Large amounts of data are being collected thorough the new generation of digital medical devices, from diagnostic equipment to implantable devices. Increasingly, this data is being used to make decisions (such as diagnoses) on patients, and hence its security and privacy must be guaranteed. Often, Cyber-Physical Systems are used: for instance, an implantable automatic defibrillator, which makes an automatic decision to deliver an energy electric shock to the heart of someone who is in cardiac arrest. However, current security techniques have a high overhead, which makes them difficult to implement on constrained devices: the efficiency of the security techniques must therefore be increased, to enable the technology to be deployed more widely.

The EU-funded SECURED project aims to increase efficiency by scaling up multi-party computation, homomorphic encryption, data anonymisation, and private and unbiased AI, which are key security and privacy technique used on medical devices. In this tutorial, we will demonstrate how secure computation techniques including homomorphic encryption can be adopted in constrained settings, and applied to CPSs and medical devices. Students will be introduced to the basic of secure computation and will practice with state of the art libraries implementing the presented techniques.

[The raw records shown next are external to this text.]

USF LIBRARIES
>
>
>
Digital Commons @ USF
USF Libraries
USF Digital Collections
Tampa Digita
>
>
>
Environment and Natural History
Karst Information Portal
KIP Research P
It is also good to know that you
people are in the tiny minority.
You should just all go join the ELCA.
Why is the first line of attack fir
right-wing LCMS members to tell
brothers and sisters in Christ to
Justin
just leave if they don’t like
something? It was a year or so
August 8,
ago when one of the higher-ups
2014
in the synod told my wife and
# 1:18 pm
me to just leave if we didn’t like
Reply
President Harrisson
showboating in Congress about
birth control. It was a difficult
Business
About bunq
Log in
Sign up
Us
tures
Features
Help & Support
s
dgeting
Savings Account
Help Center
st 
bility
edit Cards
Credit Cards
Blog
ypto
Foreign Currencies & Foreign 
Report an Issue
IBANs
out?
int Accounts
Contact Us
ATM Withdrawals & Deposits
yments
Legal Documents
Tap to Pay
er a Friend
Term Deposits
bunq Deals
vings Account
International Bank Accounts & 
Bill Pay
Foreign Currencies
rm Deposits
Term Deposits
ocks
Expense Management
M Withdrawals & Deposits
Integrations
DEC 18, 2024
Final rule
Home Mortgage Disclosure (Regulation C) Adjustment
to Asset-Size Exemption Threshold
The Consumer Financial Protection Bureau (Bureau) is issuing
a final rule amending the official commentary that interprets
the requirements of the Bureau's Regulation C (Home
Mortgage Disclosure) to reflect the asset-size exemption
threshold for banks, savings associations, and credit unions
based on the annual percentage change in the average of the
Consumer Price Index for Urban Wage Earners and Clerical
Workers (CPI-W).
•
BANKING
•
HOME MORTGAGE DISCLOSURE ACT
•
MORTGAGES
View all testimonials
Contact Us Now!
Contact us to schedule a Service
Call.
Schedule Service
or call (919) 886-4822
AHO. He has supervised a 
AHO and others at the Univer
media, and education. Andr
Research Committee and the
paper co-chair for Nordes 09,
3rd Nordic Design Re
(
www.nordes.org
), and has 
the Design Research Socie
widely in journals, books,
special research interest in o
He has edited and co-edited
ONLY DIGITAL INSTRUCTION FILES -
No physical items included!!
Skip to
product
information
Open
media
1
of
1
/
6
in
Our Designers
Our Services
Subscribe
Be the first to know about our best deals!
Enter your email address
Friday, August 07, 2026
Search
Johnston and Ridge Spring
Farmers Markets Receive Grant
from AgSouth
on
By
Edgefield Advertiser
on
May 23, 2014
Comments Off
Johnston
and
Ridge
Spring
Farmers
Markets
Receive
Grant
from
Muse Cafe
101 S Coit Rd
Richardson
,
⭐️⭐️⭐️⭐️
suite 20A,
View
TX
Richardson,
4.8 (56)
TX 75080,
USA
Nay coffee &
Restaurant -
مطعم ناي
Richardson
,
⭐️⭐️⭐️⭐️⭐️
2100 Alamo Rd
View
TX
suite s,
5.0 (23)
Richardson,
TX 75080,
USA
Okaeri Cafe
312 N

Dr. Apostolos Fournaris is a Principal Researcher (Research Associate Professor) in Industrial Systems Institute of Research Center ATHENA. He has worked for the Information and Communication Technologies Lab in Sophia Antipolis Hitachi Europe SAS European R-D Centre for two years on Hardware Security and Trust research. He has acted as a visiting lecturer at Monash University, Australia for 2 year and as an adjunct Assistant Professor in the University of Patras and University of Peloponesse for more than 10 years. His main research interests are IoT, Edge Embedded System/Cyber-Physical system hardware and software security with focus on industrial and critical infrastructures, Implementation attacks and resistance techniques on hardware or Software implemented security systems (Microarchitectural attacks (Rowhammer, cache attacks), Side channel attacks, fault injection attacks, Hardware Trojans) and Cryptographic Engineering on Public Key, PostQuantum cryptography and Homomorphic Encryption. He has published more than 100 research articles in international conferences and journals on hardware security and trust, cryptographic engineering and industrial CPS research topics.

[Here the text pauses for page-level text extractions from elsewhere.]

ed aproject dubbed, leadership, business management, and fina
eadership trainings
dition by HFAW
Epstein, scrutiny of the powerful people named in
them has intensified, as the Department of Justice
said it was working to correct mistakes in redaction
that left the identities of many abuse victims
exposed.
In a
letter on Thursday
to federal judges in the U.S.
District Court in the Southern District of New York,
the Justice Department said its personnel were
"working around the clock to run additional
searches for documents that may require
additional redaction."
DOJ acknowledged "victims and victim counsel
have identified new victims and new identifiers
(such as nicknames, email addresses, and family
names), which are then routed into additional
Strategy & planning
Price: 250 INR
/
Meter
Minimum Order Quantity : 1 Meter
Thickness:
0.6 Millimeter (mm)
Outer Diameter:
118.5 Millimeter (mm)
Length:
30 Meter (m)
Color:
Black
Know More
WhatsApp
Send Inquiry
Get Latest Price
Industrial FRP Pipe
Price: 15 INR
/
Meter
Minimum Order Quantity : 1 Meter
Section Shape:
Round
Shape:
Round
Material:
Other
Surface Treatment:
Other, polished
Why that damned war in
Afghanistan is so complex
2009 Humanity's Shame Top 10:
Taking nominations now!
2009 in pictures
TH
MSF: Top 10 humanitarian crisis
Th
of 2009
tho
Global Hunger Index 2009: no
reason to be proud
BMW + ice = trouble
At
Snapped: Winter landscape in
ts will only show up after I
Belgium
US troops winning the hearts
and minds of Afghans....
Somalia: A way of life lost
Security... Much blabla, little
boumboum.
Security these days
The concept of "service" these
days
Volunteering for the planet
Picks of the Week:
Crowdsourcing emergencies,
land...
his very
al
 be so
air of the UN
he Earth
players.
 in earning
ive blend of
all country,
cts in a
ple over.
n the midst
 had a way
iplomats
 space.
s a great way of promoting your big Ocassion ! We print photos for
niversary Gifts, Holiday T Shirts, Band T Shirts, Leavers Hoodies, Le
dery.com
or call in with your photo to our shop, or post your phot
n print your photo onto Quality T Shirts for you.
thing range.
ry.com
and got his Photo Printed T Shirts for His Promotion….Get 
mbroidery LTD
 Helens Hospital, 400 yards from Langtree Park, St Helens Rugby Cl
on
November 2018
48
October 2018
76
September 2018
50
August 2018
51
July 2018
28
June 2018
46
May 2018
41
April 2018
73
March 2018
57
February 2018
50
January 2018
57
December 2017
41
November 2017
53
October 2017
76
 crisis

Paolo Palmieri is a Tenured Assistant Professor (Lecturer above the Bar) in Cyber Security at University College Cork, Ireland, and holds a PhD in Cryptography from the Université catholique de Louvain in Belgium. His research work focuses on cryptography, privacy and anonymity and his interests include secure computation, privacy-enhancing technologies, anonymity protocols and de-anonymization, location privacy and the security of smart cities and e-health. He is a Funded Investigator in two large national research centers (CONNECT and Insight), and his research has been supported by several grants from Science Foundation Ireland, Enterprise Ireland and the EU Horizon Europe program.

Dr. Francesco Regazzoni is a Tenured UD1 at the University of Amsterdam (Amsterdam, The Netherlands) and also affiliated with Università della Svizzera Italiana (Lugano, Switzerland). He received his Master of Science degree from Politecnico di Milano and his PhD degree at Università della Svizzera Italiana. He has been assistant researcher at the Université Catholique de Louvain and at Technical University of Delft, and visiting researcher at several institutions, including NEC Labs America, Ruhr University of Bochum, EPF Lausanne, and NTU Singapore. His research interests are mainly focused on embedded systems security, covering in particular side channel attacks, electronic design automation for security, hardware Trojans, and low energy cryptography. He has published more than 130 peer reviewed papers in the area of security and design automation, (including CHES, DAC, DATE, HOST, EUROCRYPT and ASIACRYPT) and has been in the technical program committed of top conferences of the area (including CHES, DAC, DATE, ICCAD, HOST, and COSADE). He is currently the coordinator of the SECURED Horizon project.